La legge di Bilancio aumenta da 7 a 10 i giorni di congedo obbligatorio: analizziamo le possibilità di astenersi dal lavoro in occasione della nascita o dell'ingresso in famiglia di un figlio.
Negli ultimi anni sono stati diversi gli interventi normativi volti a tutelare il padre lavoratore dipendente. Rivediamo quali sono i diritti di un lavoratore in seguito alla nascita del figlio o all'adozione.
1) Congedo di paternità - L'art. 28 D.Lgs. 151/2001 prevede che, nel caso di morte o grave infermità della madre, abbandono o affidamento esclusivo, ma anche nel caso di rinuncia al congedo di maternità totale o parziale della madre, il padre ha diritto di astenersi dal lavoro per tutta la durata del congedo di maternità o per la parte residua che sarebbe spettata alla lavoratrice; il congedo spetta al padre lavoratore a prescindere che la madre sia lavoratrice o casalinga.
Il congedo prevede un'indennità economica a carico Inps pari all'80% della retribuzione; i contratti collettivi possono prevedere un'integrazione a carico dell'azienda sino al raggiungimento del 100%.
2) Congedo parentale - L'art. 32 D.Lgs. 151/2001 prevede che il congedo parentale non può eccedere i 10 mesi considerati entrambi i genitori o 11 mesi nel caso in cui il padre si astenga dal lavoro per un periodo di almeno 3 mesi. Pertanto, il padre lavoratore potrebbe astenersi dal lavoro per un periodo massimo di 7 mesi (e la madre 4 mesi, per un totale di 11 mesi complessivi).
Il congedo parentale può essere fruito entro i primi 12 anni di vita del bambino o dall'ingresso del bambino in famiglia e prevede un'indennità economica a carico Inps pari al 30% della retribuzione fino a 6 anni, ridotta da 6 a 8 anni in base al reddito del richiedente, mentre non è prevista alcuna indennità da 8 a 12 anni. Il congedo parentale può essere fruito anche a ore.
3) Riposi giornalieri per allattamento - L'art. 40 D.Lgs. 151/2001 prevede che i riposi per allattamento spettino al padre lavoratore nel caso in cui i figli siano affidati al padre, in alternativa alla madre che non se avvalga, nel caso in cui la madre non sia lavoratrice dipendente o nel caso di morte/grave infermità della madre.
I riposi giornalieri possono essere fruiti durante il primo anno di vita del bambino oppure dall'ingresso del bambino in famiglia e sono pari a 2 ore nel caso di orario giornaliero almeno pari a 6 ore o pari a 1 ora nel caso di orario giornaliero inferiore a 6 ore; nel caso in cui il datore di lavoro abbia istituito asilo nido o altra struttura idonea, i riposi sono pari a un'ora.

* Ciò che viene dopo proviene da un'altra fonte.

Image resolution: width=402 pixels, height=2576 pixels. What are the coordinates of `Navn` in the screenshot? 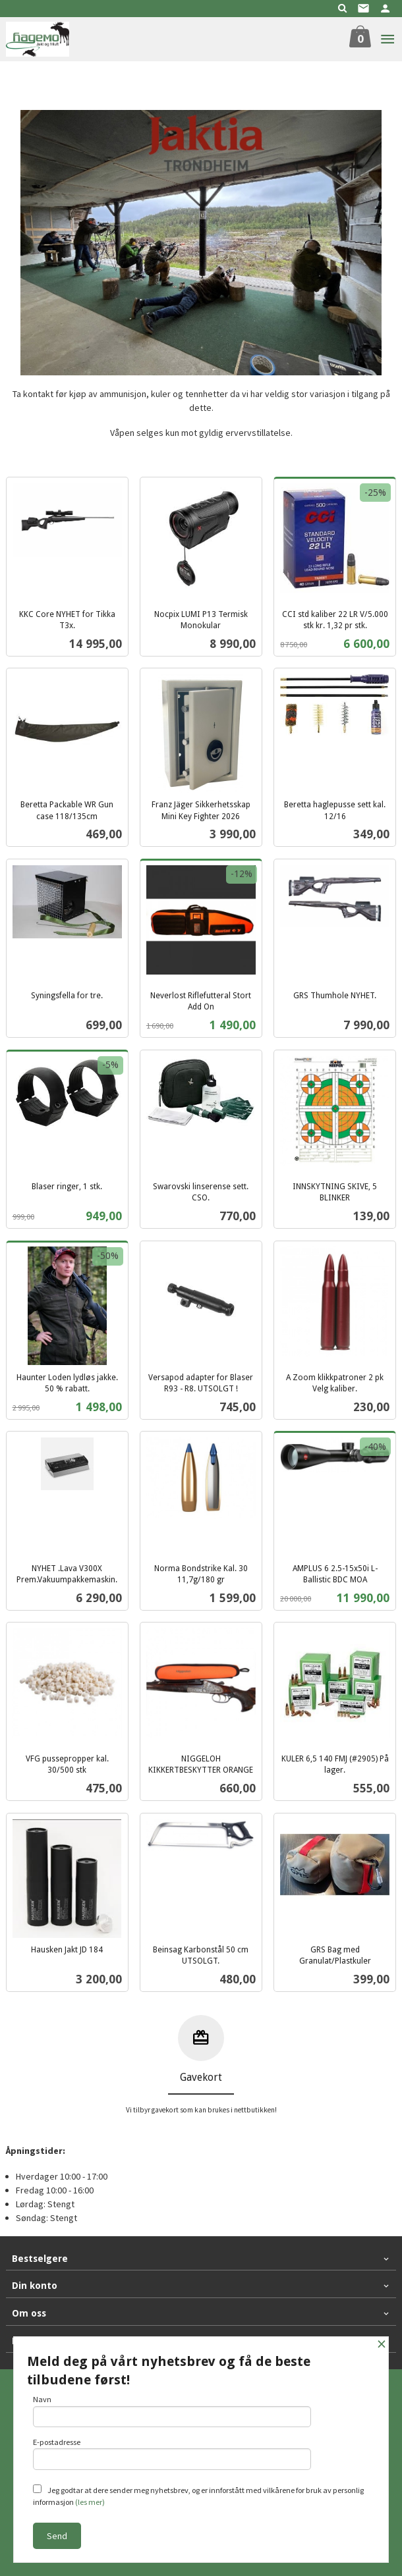 It's located at (172, 2410).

In caso di parto gemellare o plurimo le ore di riposo sono raddoppiate.
Dopo la sentenza della Corte di Cassazione 12.09.2018, n. 22177, l'Inps ha emanato la circolare 18.11.2019, n. 140, chiarendo che il padre lavoratore può fruire dei riposi anche nel caso in cui la madre sia lavoratrice autonoma e a prescindere dalla fruizione dell'indennità di maternità della madre; in questo caso, il padre lavoratore non ha però diritto alle ore aggiuntive previste nel caso di parto plurimo.
I riposi per allattamento prevedono un'indennità economica a carico Inps pari al 100% della retribuzione.
4) Congedo obbligatorio/facoltativo “papà” - La legge di Bilancio 2021 (L. 178/2020) estende i giorni di congedo obbligatorio che, per le nascite dal 1.01.2021, sono pari a 10 giorni lavorativi; inoltre, il padre, in alternativa alla madre, può richiedere un giorno di congedo facoltativo. I giorni di congedo obbligatorio/facoltativo devono essere fruiti dal padre lavoratore entro 5 mesi dalla nascita o dall'ingresso in famiglia del figlio. Durante i giorni di assenza il lavoratore padre ha diritto a un'indennità pari al 100% della retribuzione.